I just finished going through this introduction and tutorial for programming with cocoa. It was using Objective-C. For those non-Apple programmers (of which I would still consider myself), it’s kind of like a minor upgrade to C to incorporate OOP. I like Java and C# syntax the most personally, so I didn’t really enjoy how everything must be written.  It isn’t bad really.

It’s good framework.  That really is what it all comes down to.  I was so happy with the integration of all of the XCode tools.  It suprised me that I felt like I was setting up more of the code and less of the interface even when declaring instance variables and the like.  It felt more like setting up the GUI as something different than your class, rather than your class contains the GUI.

The interface builder is set up nicer and has more features than Visual Studio (at least features that I care about).  It just was more enjoyable to work with independant windows when designing the window.  It feels better to keep the interface design separte from the code.  I still believe that the best applications run from command lines and have an interface to be nice. This felt like that.

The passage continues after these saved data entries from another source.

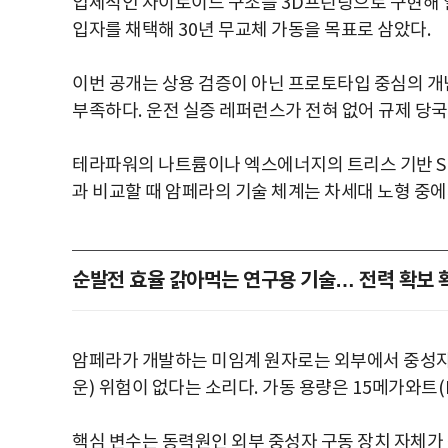
입체적인 자이로이드 구조를
3D
프린팅으로 구현해 
입자를 채택해
30
년 무교체 가동을 목표로 삼았다
.
이번 공개는 상용 검증이 아닌 프로토타입 중심의 개
부족하다
.
운전 실증 레퍼런스가 전혀 없어 규제 당
테라파워의 나트륨이나 엑스에너지의 트리스 기반
S
과 비교할 때 암페라의 기술 체계는 차세대 노형 중
순발전 효율 갉아먹는 연구용 기술… 전력 확보 
암페라가 개발하는 미임계 원자로는 외부에서 중성
운
)
위험이 없다는 소리다
.
가동 용량은
15
메가와트
핵심 변수는 동력원인 외부 중성자 구동 장치 자체가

Now for the coding experience.  This is where it all makes a difference.  Let me itterate again: I don’t like Objective-C syntax.  The methods and all the like with their messages seem like slow ways to reference everything.  That made my experience worse.  But that won’t influence how I consider it overall.

I like the tabs of Visual Studio.  It works very well for getting around.  As far as I can tell, there is NO code completion for Objective-C if anything.  This means that not only do I have to keep track of all these floating windows, but I have to keep finding the correct one whenever I want to go and check what I called a method of another class.  Not nearly as enjoyable as it could be. There is also no on-the-fly error checking.  I can’t tell any preformance drops from VS doing this, so I find it to be depressing that it is lacking here.  The error reporting on build is pretty nice, but I wouldn’t call it better than VS by any means.  Documentation also seems limited in immediate reach.

So what does it do better than VS?  Well…. uh…. it is free.  I do have to say that it does pretty well for a free program. VS is better for developers though. It is very nice for designing interfaces, but it sucks for the coding.  I’ll have to try it with Java (which is supported by XCode) so I can see how it does with something like C#.  That would be a better comparison. It needs a better help system, on-the-fly error checking, code completion, code folding, and tabbed windows for source files to expect to be on par with Visual Studio.  It is lighter though.  Microsoft wins this one for me.  I like the help with the interfaces since i’m no artist, but it is my code that I put my love into.  Don’t make it more difficult.

Oh and for those of you who want to call .Net God (which I may or may not agree with you…), just realize that Cocoa has almost if not all of the features as well as really easy ways to implement printing, undo, and plugins among others. I would have to give Apple that one at the moment.  Maybe .Net for Vista will make Microsoft king of the hill once again.